I am using Elastic Cloud for my Elasticsearch instance. My issue is that sometimes (rarely) I'm seeing strange behavior where the curl time (round trip from my web server to Elastic Cloud) is taking 8+ seconds but the 'took' time in the response is approx. 45ms. It's not the same query every time and doesn't happen often (maybe once or twice a day out of millions of queries). Every time I run the query manually, it's super fast and the Profiler says it looks good.
This is the typical behavior, but about every 5 days, I get a spraying of these where it happens to every query I'm sending to Elastic at the same time. So I end up with about 50-60 queries that are slow in curl time but fast in 'took' time. I do an auto-retry and they work just fine.
My network guy has looked and said we are seeing 0 return packets, not even completing the 3-way handshake from the Elastic Cloud during these spraying events.

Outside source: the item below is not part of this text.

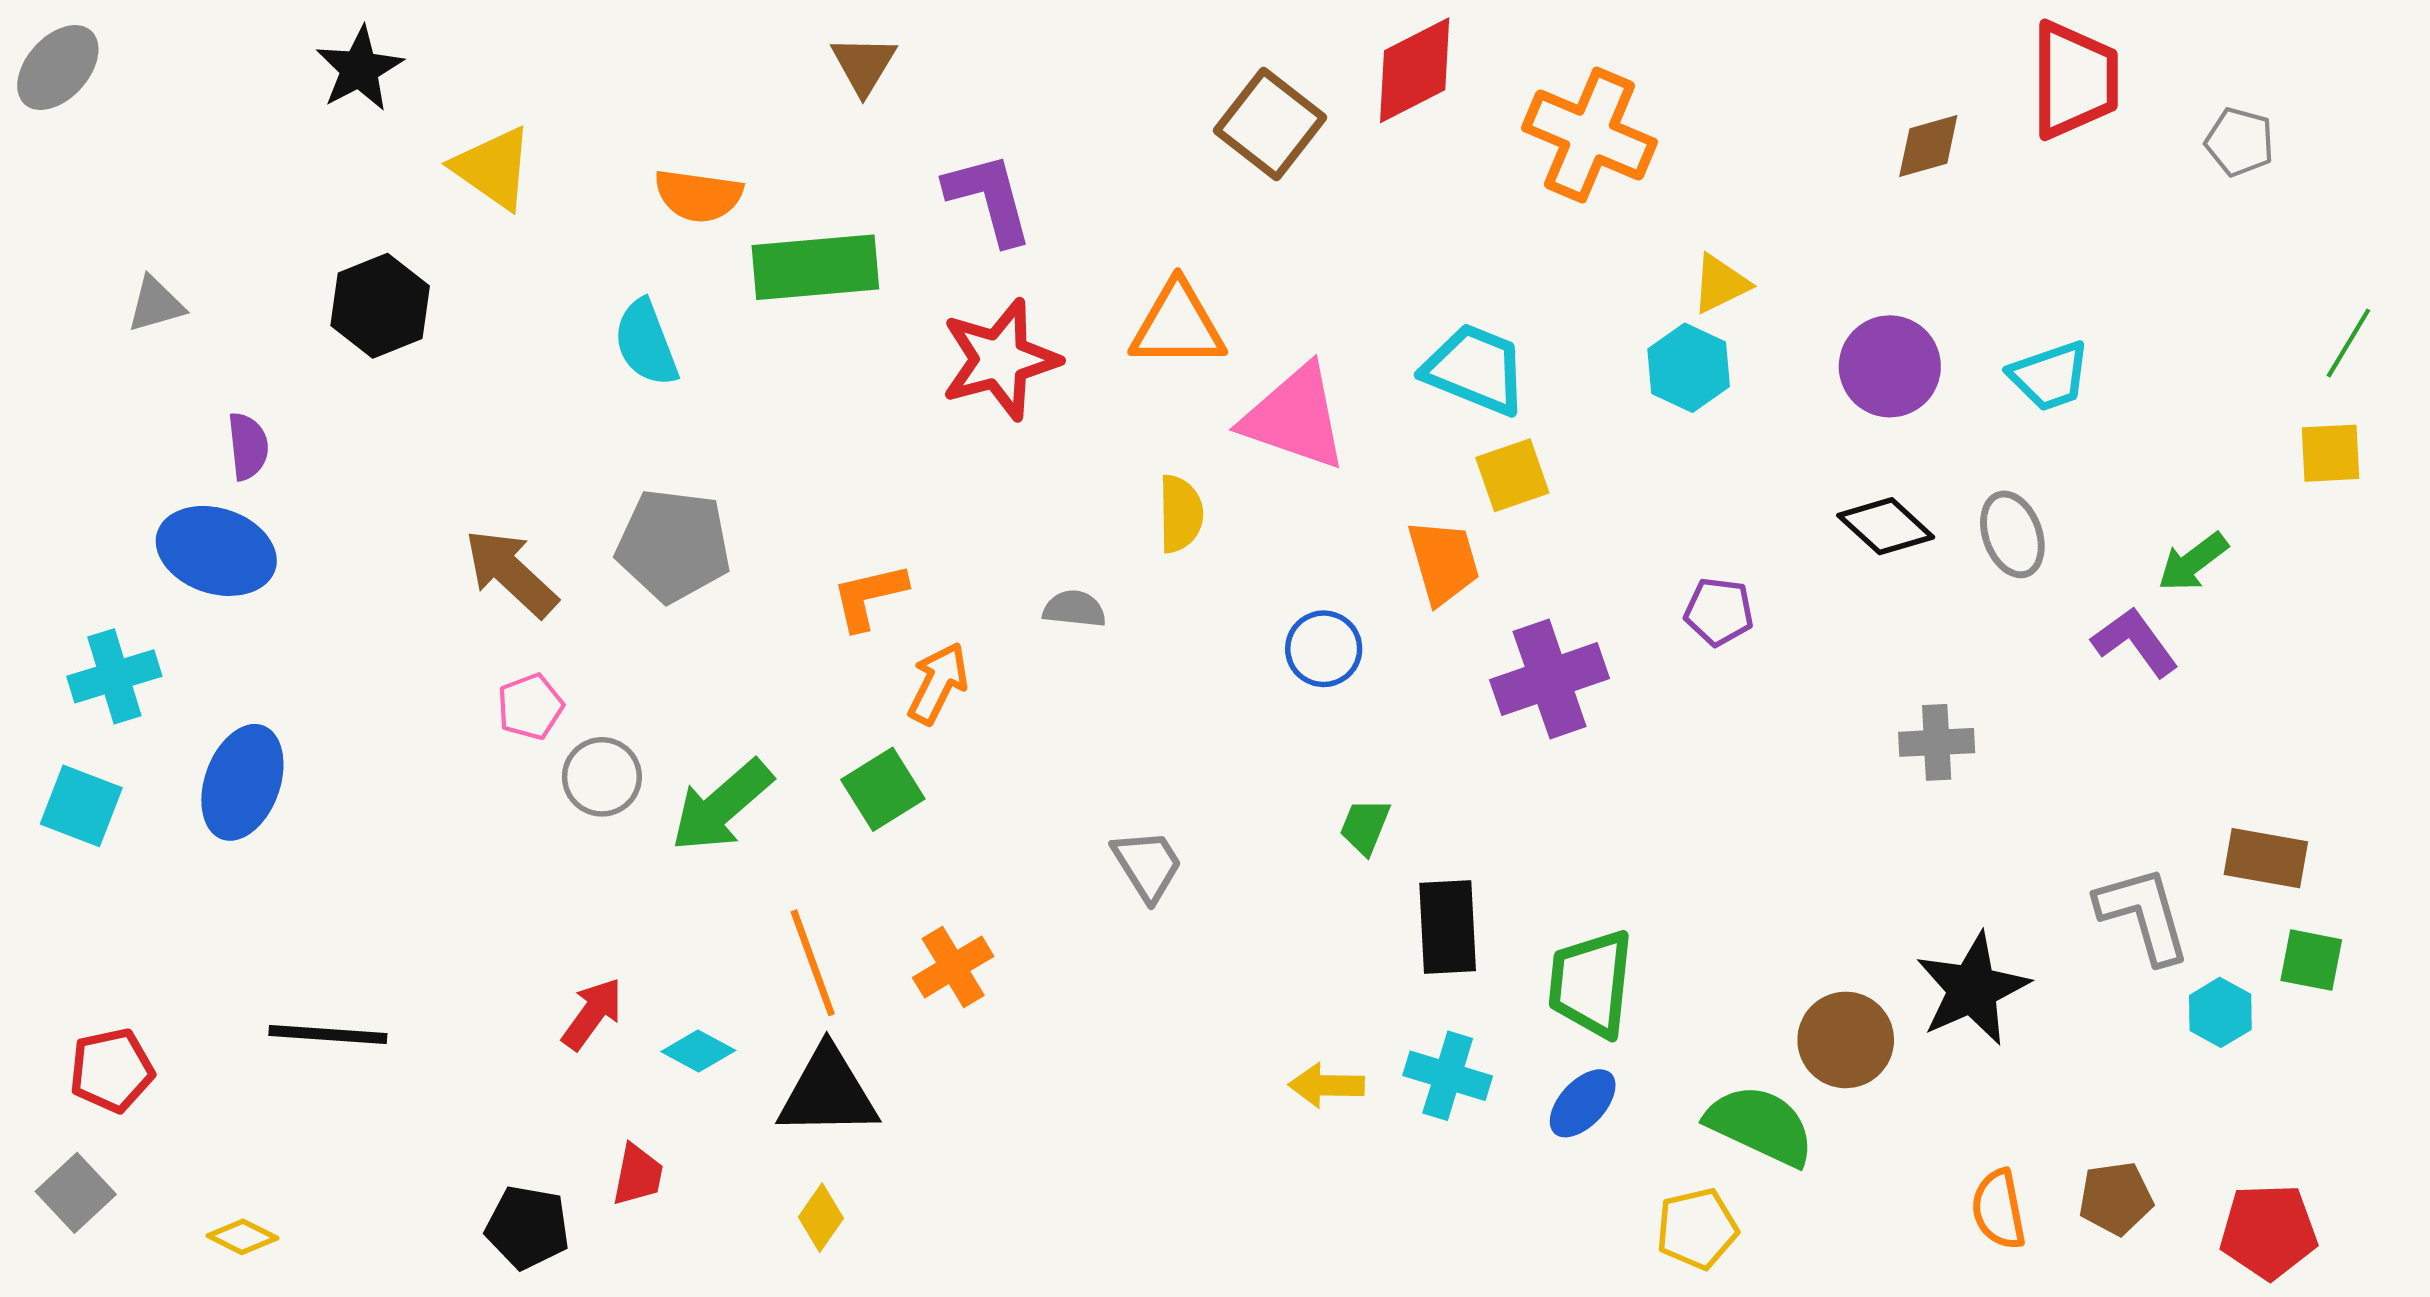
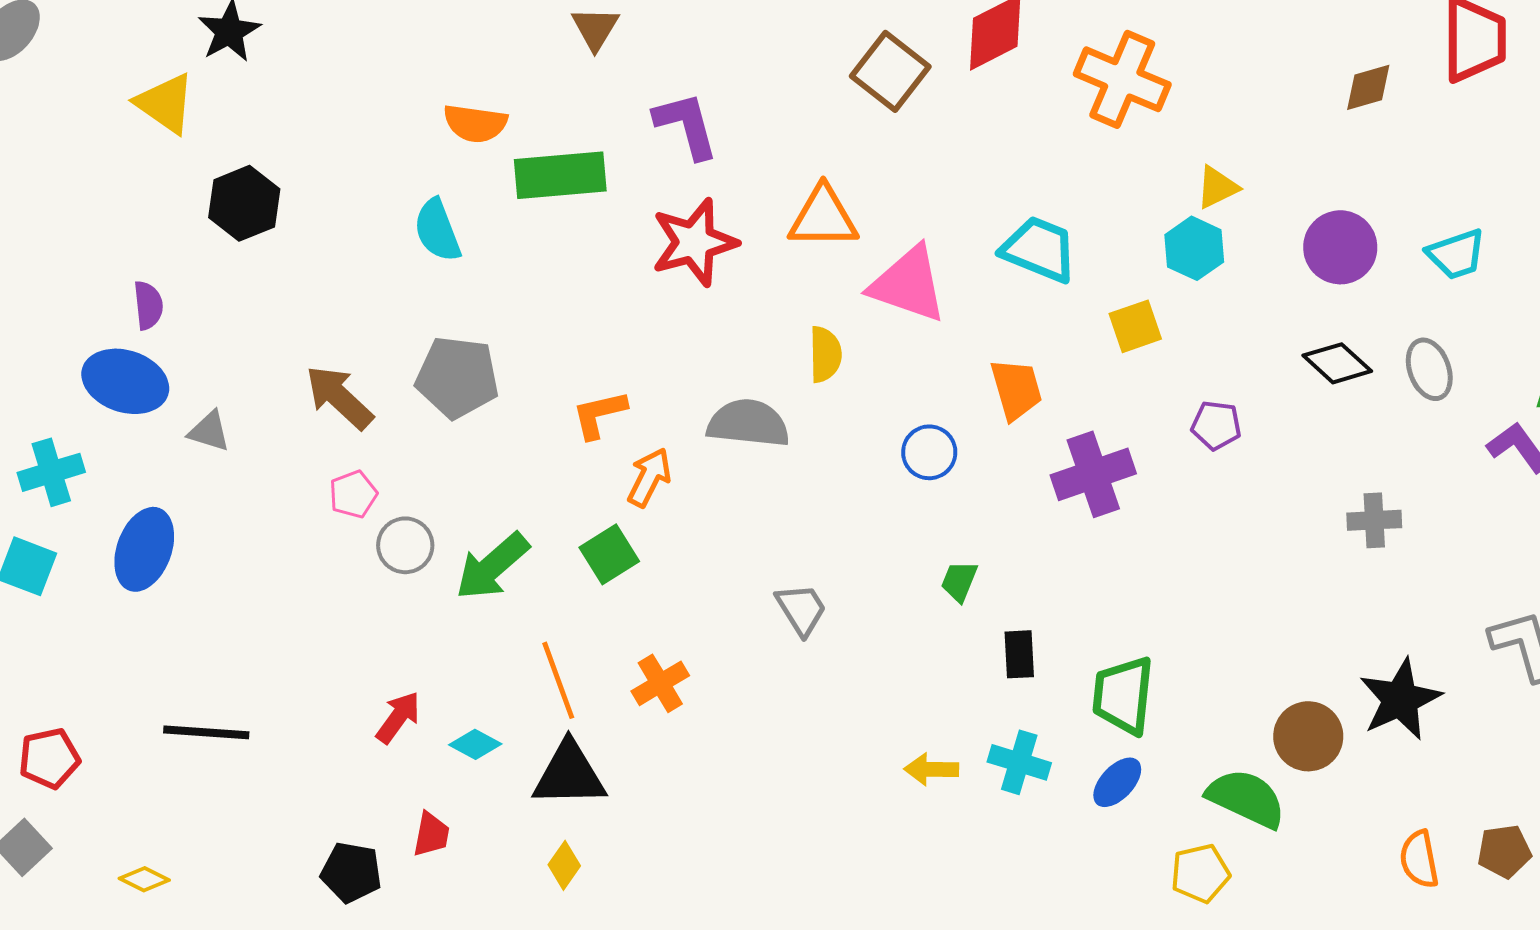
yellow triangle: (493, 168) -> (165, 103), moved
gray triangle: (156, 304) -> (209, 431), moved, turned 33
yellow square: (1512, 475) -> (1135, 326), moved
gray semicircle: (1074, 609) -> (748, 423), size x1.8
black rectangle: (1448, 927) -> (1019, 654), size x0.7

We have a huge pipe and have no other network events at these times.
Does anyone have any ideas?
This sounds like the web server handling the API requests for Elasticsearch is getting overloaded, but I don't know all the pieces in the stack.
took is the actual query time within elasticsearch ... The time it took to execute the query in elasticsearch once elasticsearch receives the query and the is ready to return the results
.. it is not the roundtrip http request / response time.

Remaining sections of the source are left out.